▶ _PROBLEM TO SOLVE_
Each line of the records that follow must come back exactly, with pictures skipped.
● ● ● ● ●
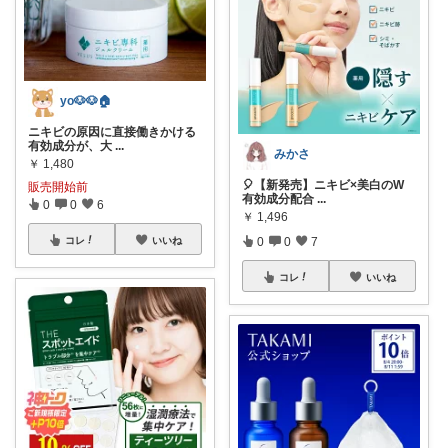
yo🐶🐶🏠
ニキビの原因に直接働きかける
有効成分が、大
...
みかさ
￥
1,480
🎈【新発売】ニキビ×美白のW
販売開始前
有効成分配合
...
0
0
6
￥
1,496
0
0
7
コレ
いいね
コレ
いいね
● ● ● ● ●
▶ _RESPONSE BELOW_
yo🐶🐶🏠
ニキビの原因に直接働きかける
有効成分が、大
...
みかさ
￥
1,480
🎈【新発売】ニキビ×美白のW
販売開始前
有効成分配合
...
0
0
6
￥
1,496
0
0
7
コレ
いいね
コレ
いいね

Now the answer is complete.